Córdoba (por Jorge Sánchez)
El casco antiguo de Córdoba es uno de los más fascinantes de España, debido a ello he visitado la ciudad más de una vez, siempre pernoctando en ella, siempre precisamente en un hotelito al otro lado del río Guadalquivir. La última vez que pasé un día completo en Córdoba seguí un recorrido turístico rutinario que me satisfizo por completo, pues me dio tiempo a revisitar lo imprescindible de la ciudad. Tras desayunar, crucé a pie el puente romano desde la Torre de la Calahorra (museo que había visitado el día anterior) hasta la Torre del Puente, junto a la estatua de San Rafael, la primera de las muchas estatuas que observaría ese día dedicadas al santo, que es custodio de la ciudad. Se le atribuye el haber salvado Córdoba durante el terremoto de 1755 que destruyó Lisboa.

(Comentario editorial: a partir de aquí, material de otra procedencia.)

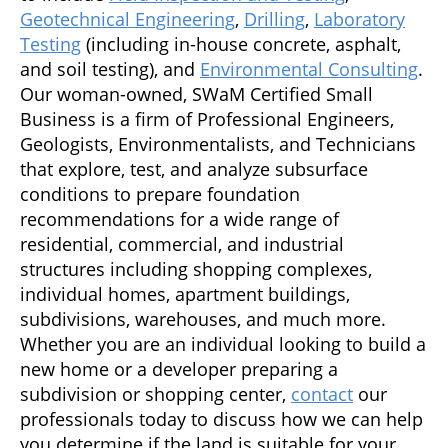
Geotechnical Engineering
,
Drilling
,
Laboratory
Testing
(including in-house concrete, asphalt,
and soil testing), and
Environmental Consulting
.
Our woman-owned, SWaM Certified Small
Business is a firm of Professional Engineers,
Geologists, Environmentalists, and Technicians
that explore, test, and analyze subsurface
conditions to prepare foundation
recommendations for a wide range of
residential, commercial, and industrial
structures including shopping complexes,
individual homes, apartment buildings,
subdivisions, warehouses, and much more.
Whether you are an individual looking to build a
new home or a developer preparing a
subdivision or shopping center,
contact
our
professionals today to discuss how we can help
you determine if the land is suitable for your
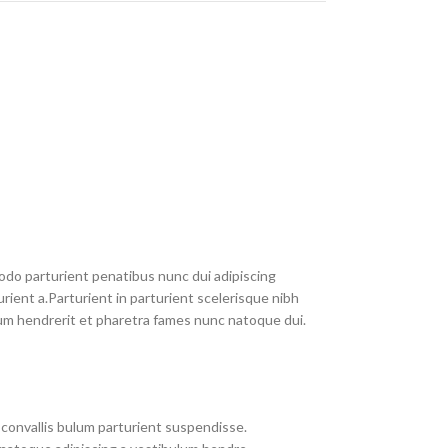
do parturient penatibus nunc dui adipiscing
rient a.Parturient in parturient scelerisque nibh
um hendrerit et pharetra fames nunc natoque dui.
convallis bulum parturient suspendisse.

Antes de entrar en la catedral empleé una hora en admirar en un museo vecino las sugestivas pinturas (mostrando en su mayoría hermosas mujeres) del artista cordobés Julio Romero de Torres. Y ahora sí, ahora ya estaba listo para comprar mi billete de entrada en el Patio de los Naranjos para revisitar (creo que por cuarta vez) la fabulosa Catedral-Mezquita, que en el esplendor del Califato de Córdoba fue la segunda más grande del mundo musulmán, tras la mezquita de La Meca. Como coincidí con el servicio de la misa, aproveché para comprarle un cirio al monaguillo del párroco.
Tras la Reconquista, nuestro rey Fernando III el Santo ordenó transformar la mezquita en catedral, pero sin destruir la mezquita (gesto noble y admirable de un gran rey), al contrario de lo que hicieron los invasores musulmanes, que para construir su mezquita en Córdoba destruyeron en ese emplazamiento la Basílica de San Vicente Mártir, del siglo VI, que hoy constituiría, sin ninguna duda, un Patrimonio Mundial de UNESCO. Por otra parte, de no haberse construido la catedral dentro de la mezquita, es seguro que hoy no existiría la mezquita; la existencia de la catedral en su interior la salvó de las futuras guerras y desmanes. La parte más ornamental de la antigua mezquita es el mihrab, lugar santo que señala la quibla, mientras que la parte menos ostentosa, o más simple, corresponde a la extensión que mandó realizar en la mezquita el malvado moro Almanzor, el mismo que quemó el templo prerrománico (hoy catedral) de Santiago de Compostela, además de muchas ciudades españolas (entre ellas Barcelona), para saquearlas, arrasarlas y esclavizar a sus gentes.
Tras la mezquita me gusta penetrar en la calleja de las Flores para mirar hacia atrás y obtener una perspectiva curiosa de la Torre Campanario. Luego suelo visitar algunos patios interiores por las callejuelas del centro, y siempre me detengo, frente a la universidad, ante el busto de Mohamed al Gafequi, el oculista y extractor de cataratas, cuyo apellido dio nombre a la palabra «gafas». La sinagoga está cerca de allí, a un tiro de piedra, y la entrada es gratuita, pero sólo para los ciudadanos de la Comunidad Europea. Y un poco más allá vería la primera escultura dedicada a uno de los tres sabios de Córdoba: Maimónides, que era judío. Tras el muro de la ciudad me encontraría con Séneca, y un poco más tarde con el sabio árabe Averroes. Tras comerme en el centro histórico unos flamenquines más un salmorejo con una copa de vino de Moriles, y antes de dirigirme a Medina Azahara, me dio tiempo a entrar una hora en el Alcázar de los Reyes Cristianos (no tan impactante como el de Sevilla).